START Extracted records

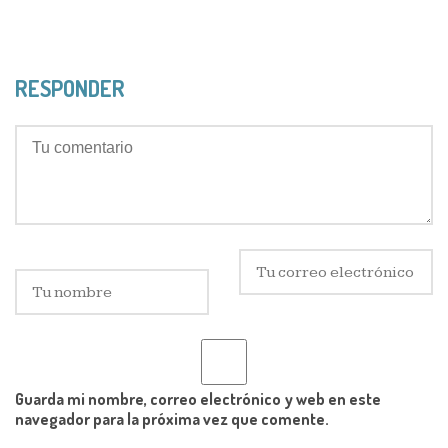
RESPONDER
Guarda mi nombre, correo electrónico y web en este
navegador para la próxima vez que comente.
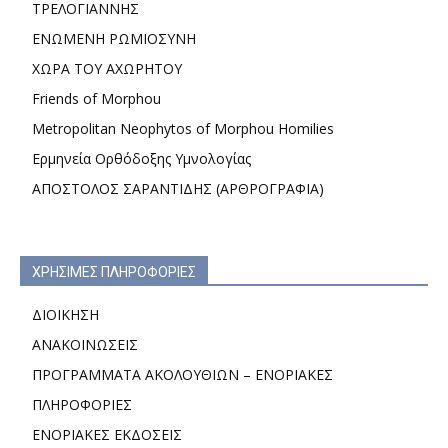
ΤΡΕΛΟΓΙΑΝΝΗΣ
ΕΝΩΜΕΝΗ ΡΩΜΙΟΣΥΝΗ
ΧΩΡΑ ΤΟΥ ΑΧΩΡΗΤΟΥ
Friends of Morphou
Metropolitan Neophytos of Morphou Homilies
Ερμηνεία Ορθόδοξης Υμνολογίας
ΑΠΟΣΤΟΛΟΣ ΣΑΡΑΝΤΙΔΗΣ (ΑΡΘΡΟΓΡΑΦΙΑ)
ΧΡΗΣΙΜΕΣ ΠΛΗΡΟΦΟΡΙΕΣ
ΔΙΟΙΚΗΣΗ
ΑΝΑΚΟΙΝΩΣΕΙΣ
ΠΡΟΓΡΑΜΜΑΤΑ ΑΚΟΛΟΥΘΙΩΝ – ΕΝΟΡΙΑΚΕΣ
ΠΛΗΡΟΦΟΡΙΕΣ
ΕΝΟΡΙΑΚΕΣ ΕΚΔΟΣΕΙΣ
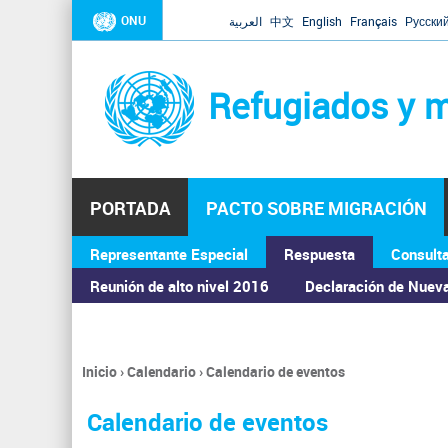
ONU
العربية
中文
English
Français
Русски
Refugiados y m
PORTADA
PACTO SOBRE MIGRACIÓN
Representante Especial
Respuesta
Consult
ASAMBLEA GENERAL
Reunión de alto nivel 2016
Declaración de Nuev
Inicio
›
Calendario
›
Calendario de eventos
Se
encuentra
Calendario de eventos
usted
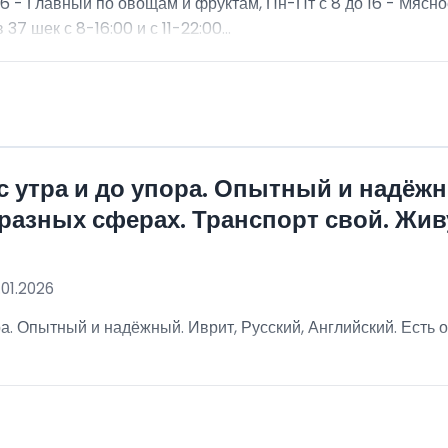
16 - Главный по овощам и фруктам, Пн-Пт с 8 до 16 - Мясн
7 шек с 8-16:00 и с 11-22:00...
с утра и до упора. Опытный и надёжн
 разных сферах. Транспорт свой. Жив
.01.2026
а. Опытный и надёжный. Иврит, Русский, Английский. Есть 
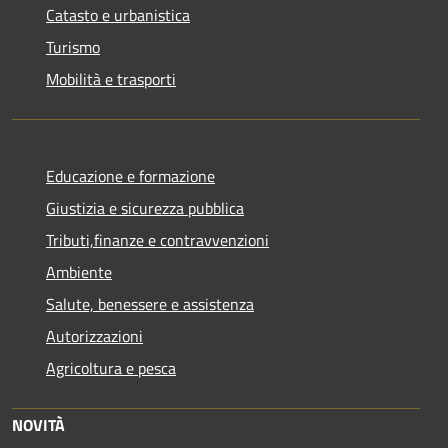
Catasto e urbanistica
Turismo
Mobilità e trasporti
Educazione e formazione
Giustizia e sicurezza pubblica
Tributi,finanze e contravvenzioni
Ambiente
Salute, benessere e assistenza
Autorizzazioni
Agricoltura e pesca
NOVITÀ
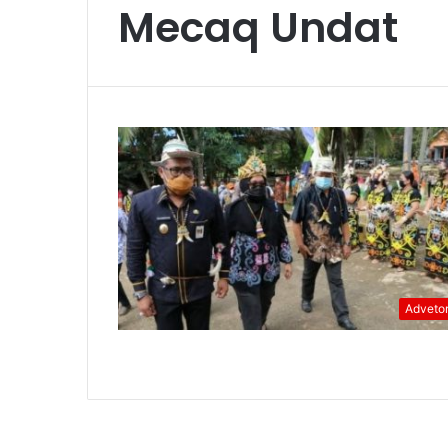
Mecaq Undat
Advetor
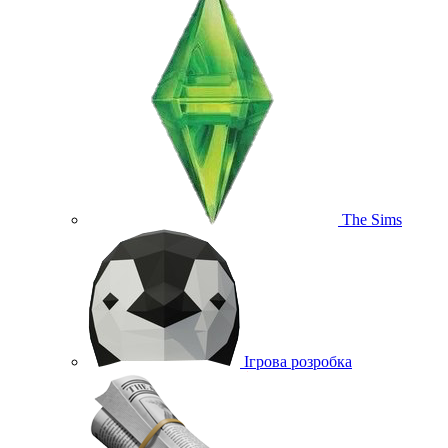
The Sims
Ігрова розробка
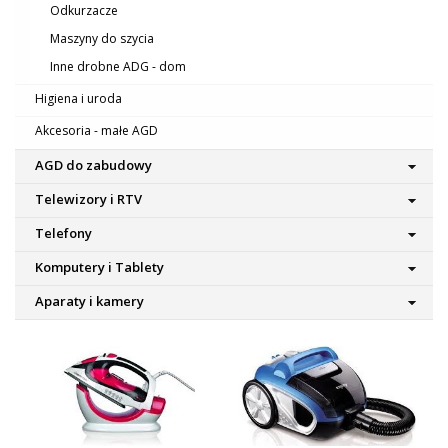
Odkurzacze
Maszyny do szycia
Inne drobne ADG - dom
Higiena i uroda
Akcesoria - małe AGD
AGD do zabudowy
Telewizory i RTV
Telefony
Komputery i Tablety
Aparaty i kamery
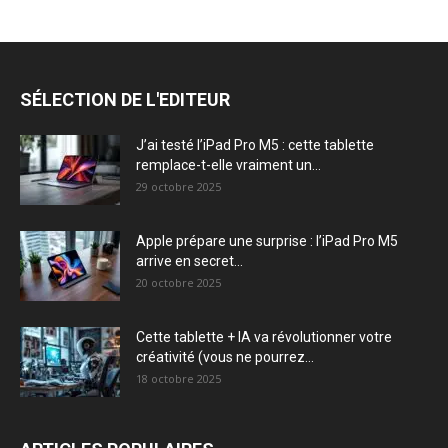
SÉLECTION DE L'EDITEUR
J’ai testé l’iPad Pro M5 : cette tablette
remplace-t-elle vraiment un...
29 octobre 2025
Apple prépare une surprise : l’iPad Pro M5
arrive en secret...
20 octobre 2025
Cette tablette + IA va révolutionner votre
créativité (vous ne pourrez...
18 octobre 2025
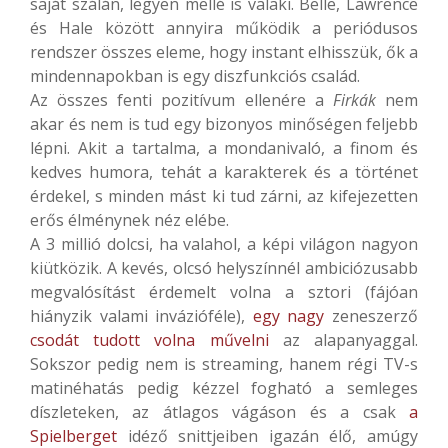
saját szálán, legyen mellé is valaki. Belle, Lawrence
és Hale között annyira működik a periódusos
rendszer összes eleme, hogy instant elhisszük, ők a
mindennapokban is egy diszfunkciós család.
Az összes fenti pozitívum ellenére a
Firkák
nem
akar és nem is tud egy bizonyos minőségen feljebb
lépni. Akit a tartalma, a mondanivaló, a finom és
kedves humora, tehát a karakterek és a történet
érdekel, s minden mást ki tud zárni, az kifejezetten
erős élménynek néz elébe.
A 3 millió dolcsi, ha valahol, a képi világon nagyon
kiütközik. A kevés, olcsó helyszínnél ambiciózusabb
megvalósítást érdemelt volna a sztori (fájóan
hiányzik valami invázióféle),
egy nagy
zeneszerző
csodát tudott volna művelni
az alapanyaggal.
Sokszor pedig nem is streaming, hanem régi TV-s
matinéhatás pedig kézzel fogható a semleges
díszleteken, az átlagos vágáson és a csak
a
Spielberget
idéző snittjeiben igazán élő, amúgy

END Extracted records

#### [Task instructions]
Each line from the one holding "lépni. Akit a" through the last line of the data is to be transcribed exactly, with nothing else added.

#### [Answer to this task]
lépni. Akit a tartalma, a mondanivaló, a finom és
kedves humora, tehát a karakterek és a történet
érdekel, s minden mást ki tud zárni, az kifejezetten
erős élménynek néz elébe.
A 3 millió dolcsi, ha valahol, a képi világon nagyon
kiütközik. A kevés, olcsó helyszínnél ambiciózusabb
megvalósítást érdemelt volna a sztori (fájóan
hiányzik valami invázióféle),
egy nagy
zeneszerző
csodát tudott volna művelni
az alapanyaggal.
Sokszor pedig nem is streaming, hanem régi TV-s
matinéhatás pedig kézzel fogható a semleges
díszleteken, az átlagos vágáson és a csak
a
Spielberget
idéző snittjeiben igazán élő, amúgy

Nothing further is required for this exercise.